Re: [RFC PATCH] memory,memory_hotplug: allow restricting memory blocks to zone movable

From: David Hildenbrand (Red Hat)

Date: Thu Jan 08 2026 - 10:32:40 EST


On 1/8/26 08:31, Hannes Reinecke wrote:
On 1/6/26 21:22, David Hildenbrand (Red Hat) wrote:
On 1/6/26 20:59, Gregory Price wrote:
On Tue, Jan 06, 2026 at 07:38:54PM +0100, David Hildenbrand (Red Hat)
wrote:
On 1/6/26 19:06, Gregory Price wrote:
On Tue, Jan 06, 2026 at 06:52:11PM +0100, David Hildenbrand (Red
Hat) wrote:
On 1/6/26 17:58, Gregory Price wrote:

Fair, I'll revist this once Hannes gets a chance to chime in.

This was effective at getting the discussion started though :P

Hehe, yes.

Another thing to look into would be to provide a way for ndctl to just
add+online the memory in one shot, without having to go back to walking
memory blocks to online them etc.


I think it's the opposite: offline+remove needing to be done in one step
while holding the hotplug lock.  Right now, I think you have to do
something like

That's what I note below, yes.

For the udev vs. ndctl race to be handled in a
good way you need add+online be done in one operation.


daxctl offline-memory ...
daxctl destroy ...

You can't destroy and have it offline the memory for you in one go IIRC.

As noted below, we have offline_and_remove_memory().

I added the comment:

/*
 * Try to offline and remove memory. Might take a long time to finish
in case
 * memory is still in use. Primarily useful for memory devices that
logically
 * unplugged all memory (so it's no longer in use) and want to offline
+ remove
 * that memory.
 */

Nothing speaks against letting dax use that, but the tricky part is that
offlining might take forever, so one has to be prepared to handle that
(and letting user space cancel the operation).

And for dax devices that consist of multiple ranges, it can be "fun" having
some regions removed and others not.

Something to think about :)

We had this discussion at LPC. The current interface of having to
individually offline every single memory block is not very
user-friendly. While it provides the best possible granularity, it
really only makes sense for virtual environments where you _can_
hotplug individual blocks.

Yes.

For hardware-based scenarios memory will always be removed in
larger entities (eg the CXL device), and it's always an 'all-or-nothing'
scenario; you cannot remove individual memory blocks on a CXL device.
So there the memory block abstraction makes less sense, and it
would be good to have a single 'knob' to remove the entire CXL
device and all memory blocks on it.
Sure, it might take some time, but one doesn't need to worry about
restoring the original state if the operation on one block fails.
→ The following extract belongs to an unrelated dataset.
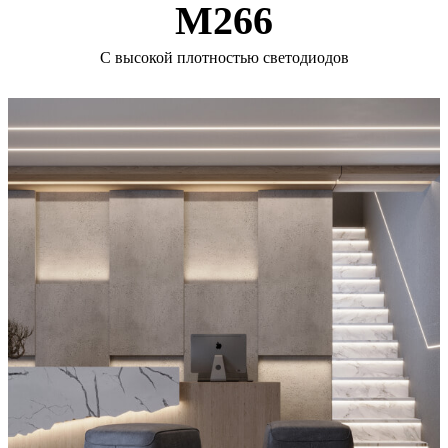
M266
С высокой плотностью светодиодов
That's not what I was getting at:

offline_and_remove_memory() can be called on large regions, and it properly handles whether we have to back out because some offlining failed.
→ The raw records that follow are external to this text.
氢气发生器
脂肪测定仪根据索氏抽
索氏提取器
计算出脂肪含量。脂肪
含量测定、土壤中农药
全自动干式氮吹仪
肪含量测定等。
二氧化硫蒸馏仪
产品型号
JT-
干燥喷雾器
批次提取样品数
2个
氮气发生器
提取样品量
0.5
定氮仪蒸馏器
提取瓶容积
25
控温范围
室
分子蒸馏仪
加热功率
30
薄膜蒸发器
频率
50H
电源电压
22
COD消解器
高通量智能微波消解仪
The issue arises once dax would have to call offline_and_remove_memory() multiple times, on non-contiguous areas. Of course, we could handle that by providing an interface that consumes multiple memory ranges.
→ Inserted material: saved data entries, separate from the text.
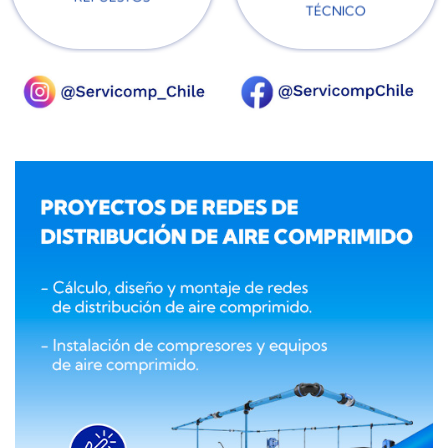
TÉCNICO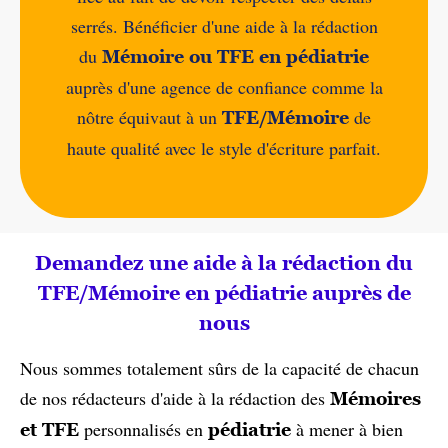
serrés. Bénéficier d'une aide à la rédaction
du
Mémoire ou TFE en pédiatrie
auprès d'une agence de confiance comme la
nôtre équivaut à un
de
TFE/Mémoire
haute qualité avec le style d'écriture parfait.
Demandez une aide à la rédaction du
TFE/Mémoire en pédiatrie auprès de
nous
Nous sommes totalement sûrs de la capacité de chacun
de nos rédacteurs d'aide à la rédaction des
Mémoires
personnalisés en
à mener à bien
et TFE
pédiatrie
For the DAX use case, I thing we'd really want a way to just use

* add_and_online_memory() [does not exist yet, but ppc does something
similar]
* offline_and_remove_memory()

And not have user space to worry otherwise about onlining/offlining of memory at all.

Of course, that will require some new plumbing for ndctl to make use of this functionality.

--
Cheers

David